IBM SPSS version 22 software (IBM Corp., Armonk, New York) was used for statistical analyses. Quantitative variables were presented as means and standard deviations, while qualitative variables were reported as frequencies and percentages. The normality of the data was confirmed using the Kolmogorov-Smirnov test. Statistical tests were used to compare qualitative and quantitative variables, including the independent samples t-test or Mann-Whitney test for quantitative variables, and the Chi-square or Fisher’s exact test for qualitative variables. All the continuous variables were converted into categorical variables for a better presentation of the nomogram.

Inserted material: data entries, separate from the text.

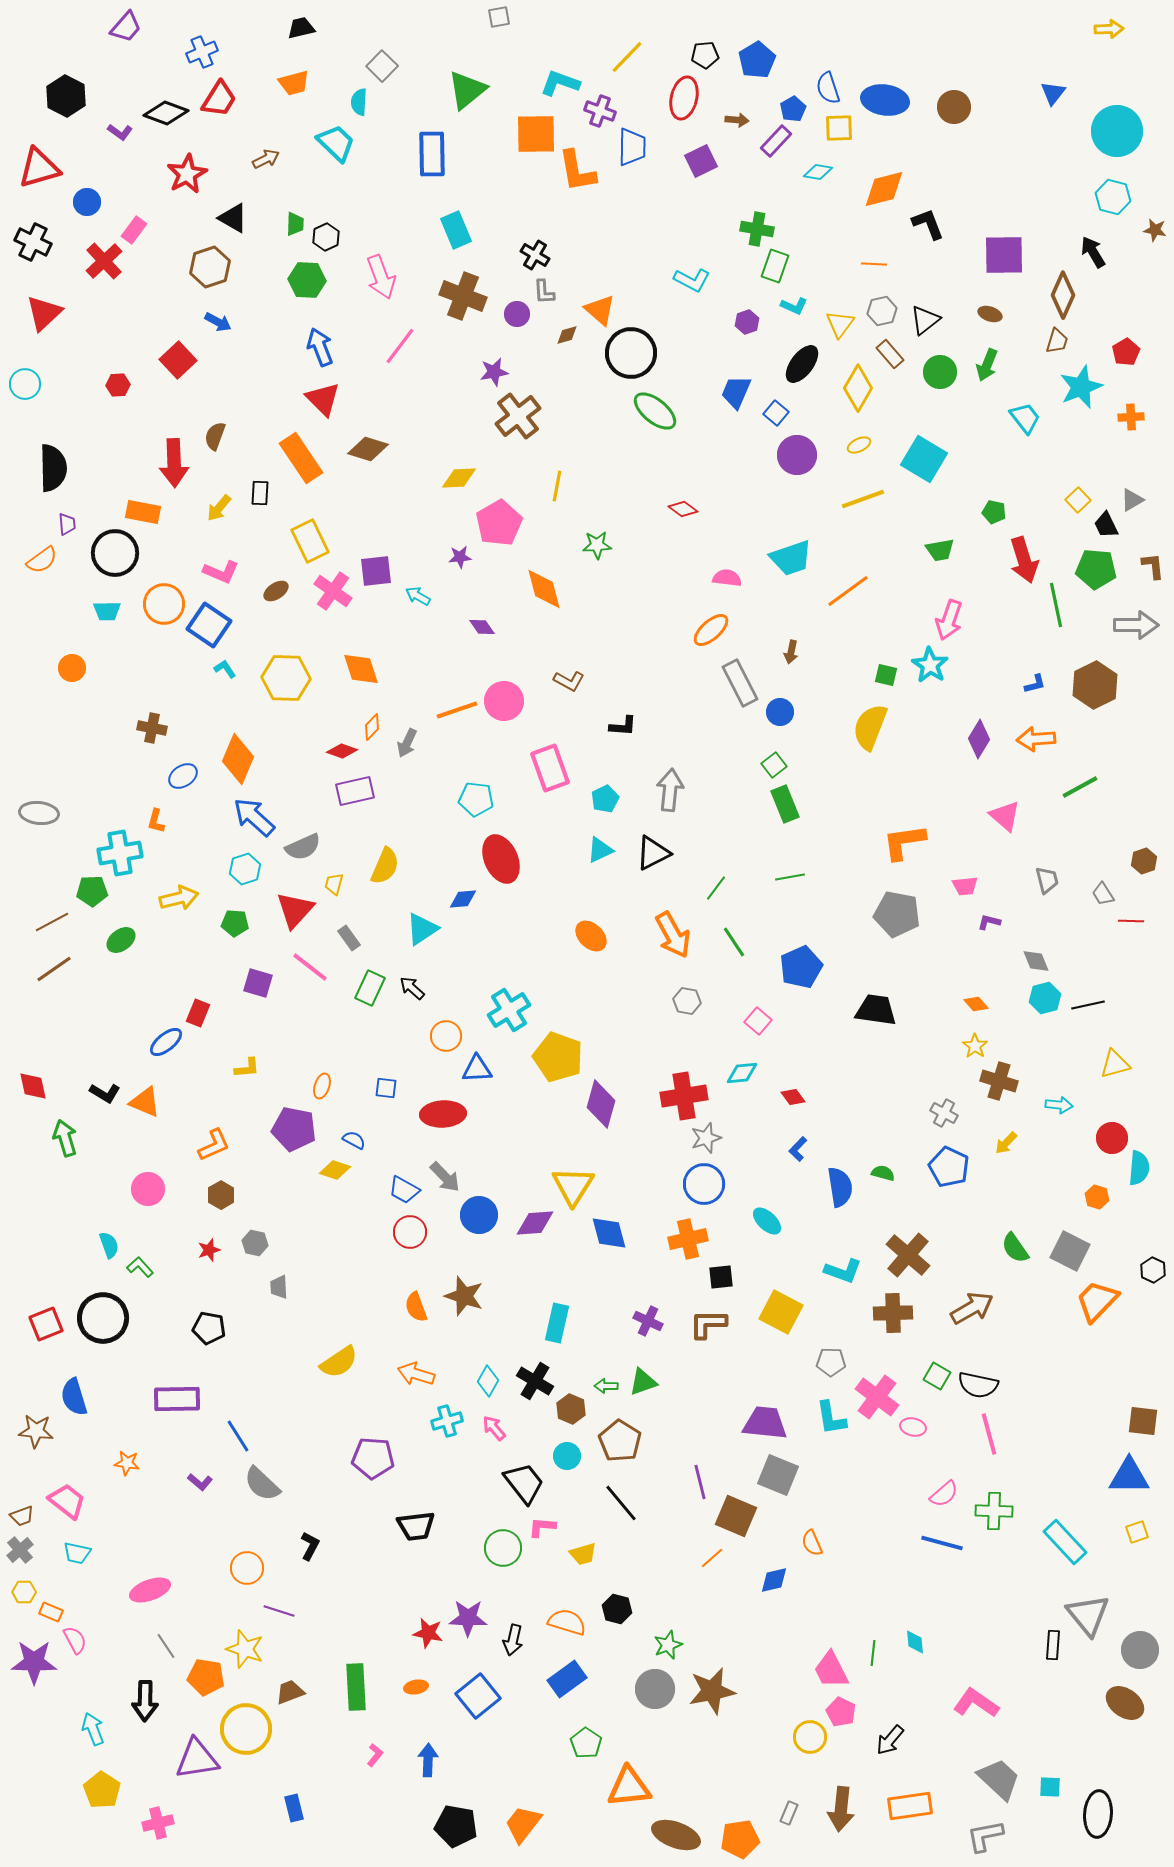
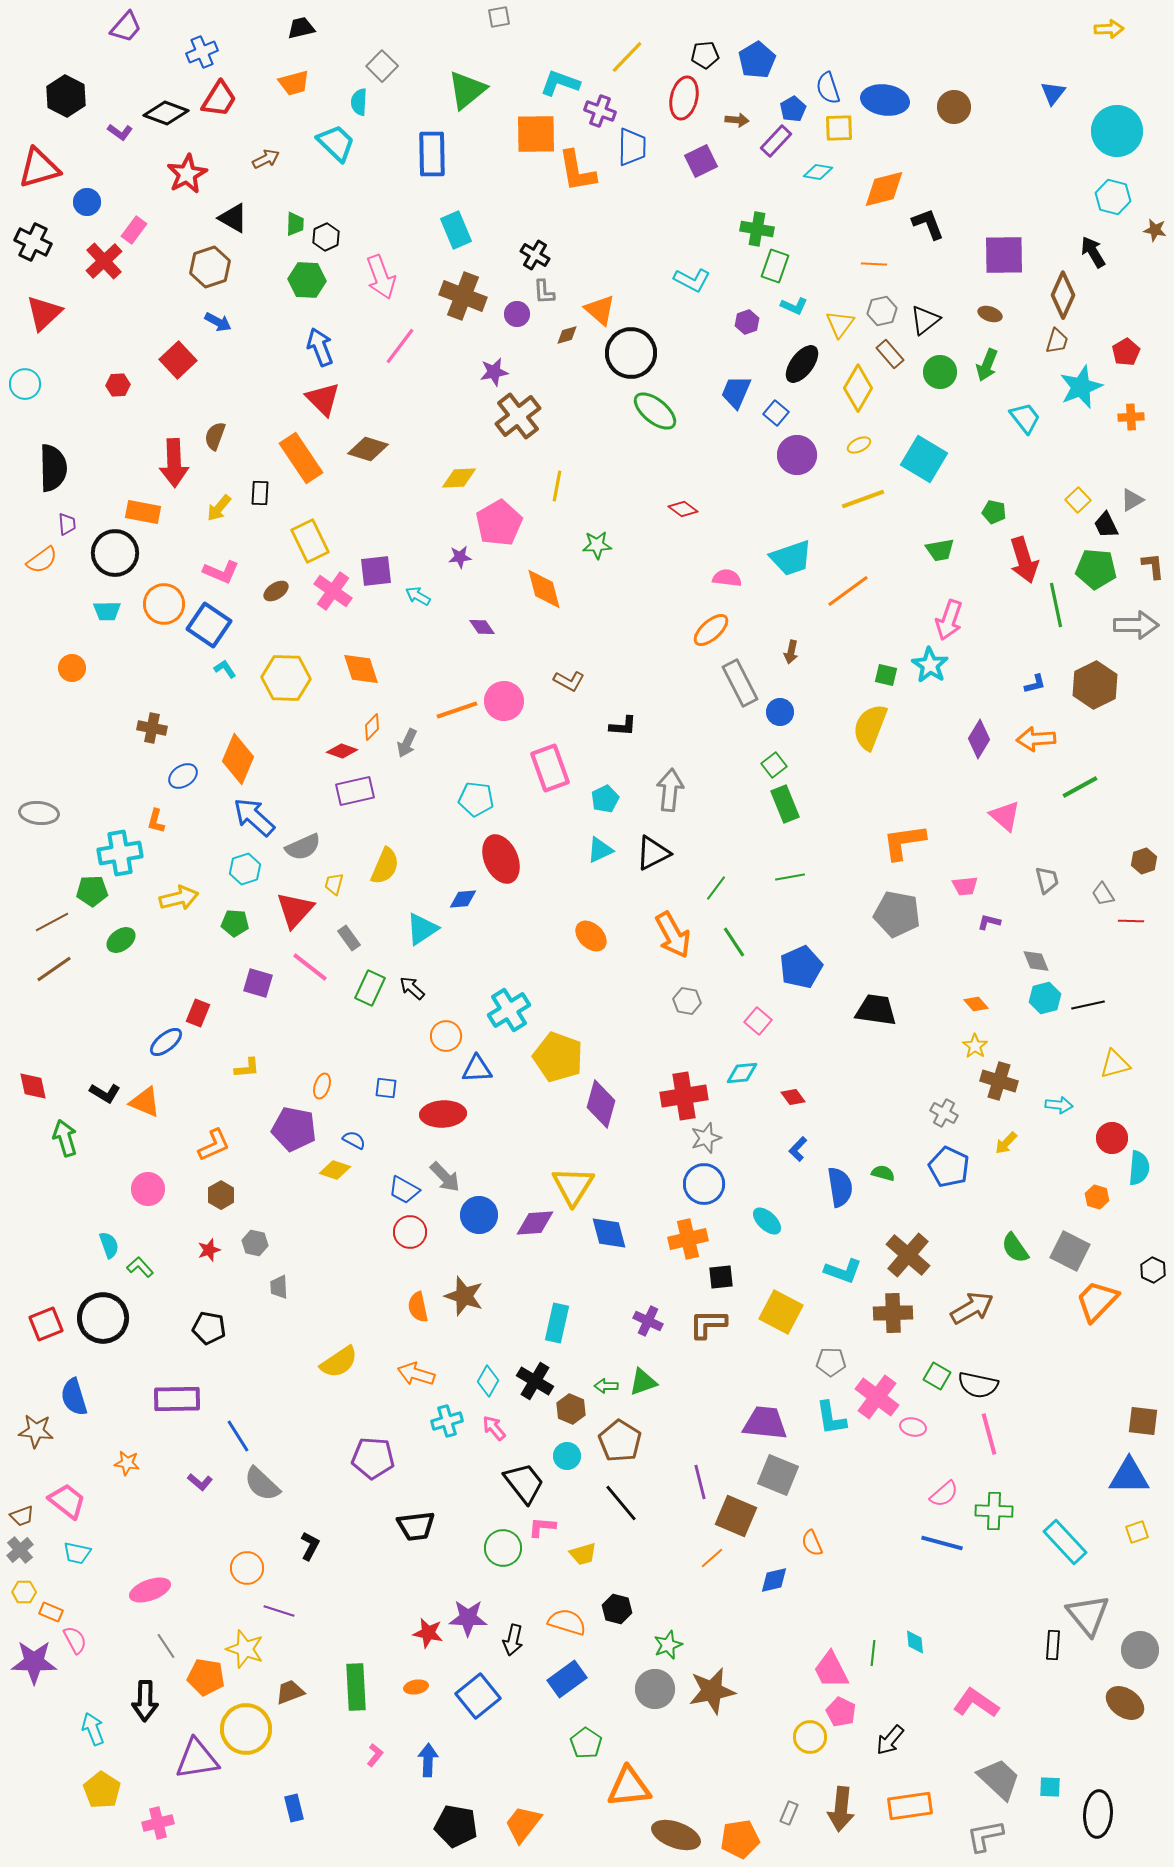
orange semicircle at (416, 1307): moved 2 px right; rotated 8 degrees clockwise
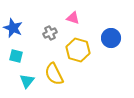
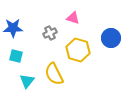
blue star: rotated 24 degrees counterclockwise
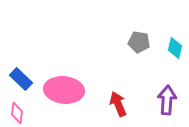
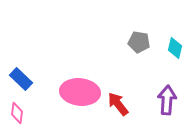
pink ellipse: moved 16 px right, 2 px down
red arrow: rotated 15 degrees counterclockwise
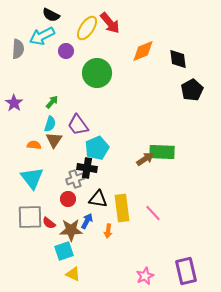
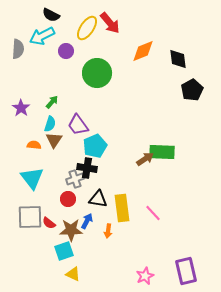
purple star: moved 7 px right, 5 px down
cyan pentagon: moved 2 px left, 2 px up
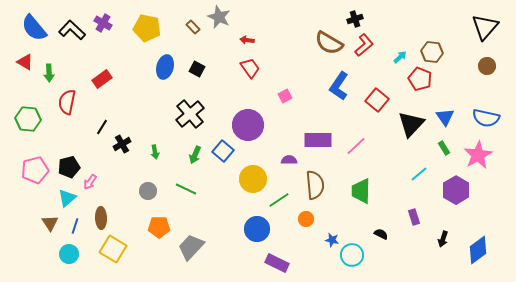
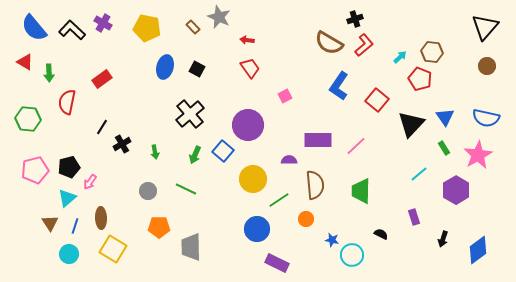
gray trapezoid at (191, 247): rotated 44 degrees counterclockwise
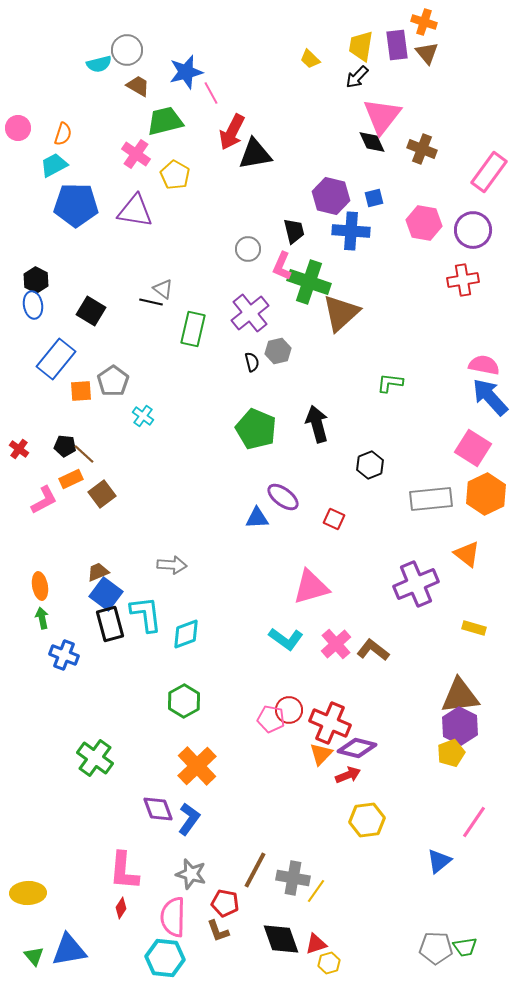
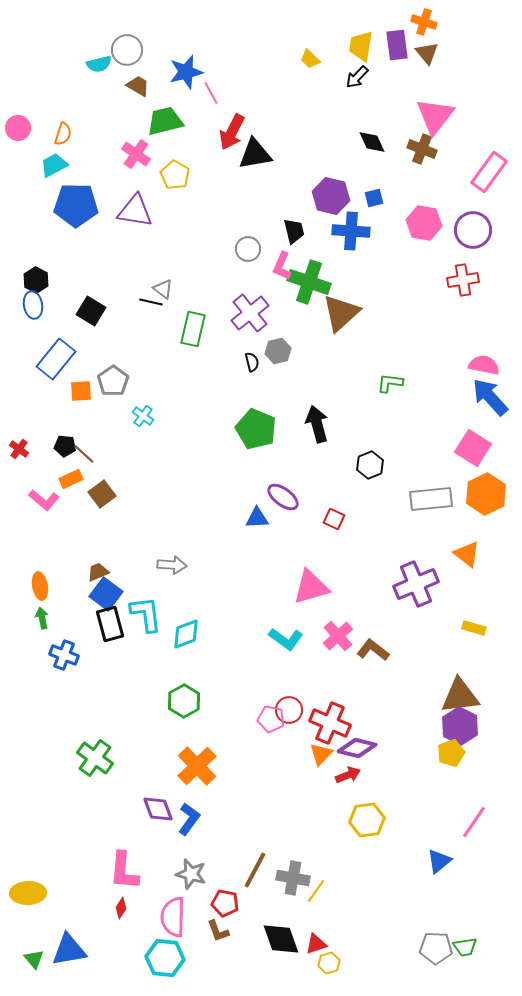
pink triangle at (382, 116): moved 53 px right
pink L-shape at (44, 500): rotated 68 degrees clockwise
pink cross at (336, 644): moved 2 px right, 8 px up
green triangle at (34, 956): moved 3 px down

Univariate analysis was conducted to identify the statistically significant variables associated with the development of SSIs. First, we did univariate logistic regression to determine the potential variables for SSI. When the P-value<0.05, the corresponding variable would be considered statistically significant. Second, Spearman’s rank correlation coefficient was used to analyze the correlations between statistically significant variables. If correlation coefficients>0.700 between different variables, the strongly correlated variables would be removed. To detect collinearity, the variance inflation factor (VIF) was calculated. If VIF>3.000 or tolerance<0.100, the corresponding variable would be removed. Next, we conducted a multivariate logistic regression analysis of all the statistically significant variables to examine their independence. The links between each risk factor and SSI were presented as an odds ratio (OR) and confidence interval (CI). A p-value of less than 0.05 was judged statistically significant. The ROC curve (receiver operating characteristic curve) was utilized to evaluate the risk adjustment prediction performance of the previous NNIS risk index and the Author’s model for post-gastrointestinal SSI, which contains the significant factors in multivariate analysis.9
This study included a total of 525 patients, comprising 295 (56%) male patients and 230 (44%) female patients, with a mean age of 52.9±16.9. Table 1 provides a summary of the patients’ characteristics and presentation. The postoperative 30-day SSI occurred in 86 (16.4%) patients. A total of 193 (36.8%) of patients had ASA Class One. The operative case distribution was 206 (39.2%) in the small bowel, 182 (34.7%) in the large bowel, 124 (23.6%) in the biliary system, and 13 (2.5%) in the pancreatic system. The mean operation duration was 76.4±28.2 minutes. General complications were UTI and pneumonia in 5.5%, high-grade fever in 5.1%, and MI in 1% of patients. Laboratory and operative characteristics of patients are mentioned in Table 2.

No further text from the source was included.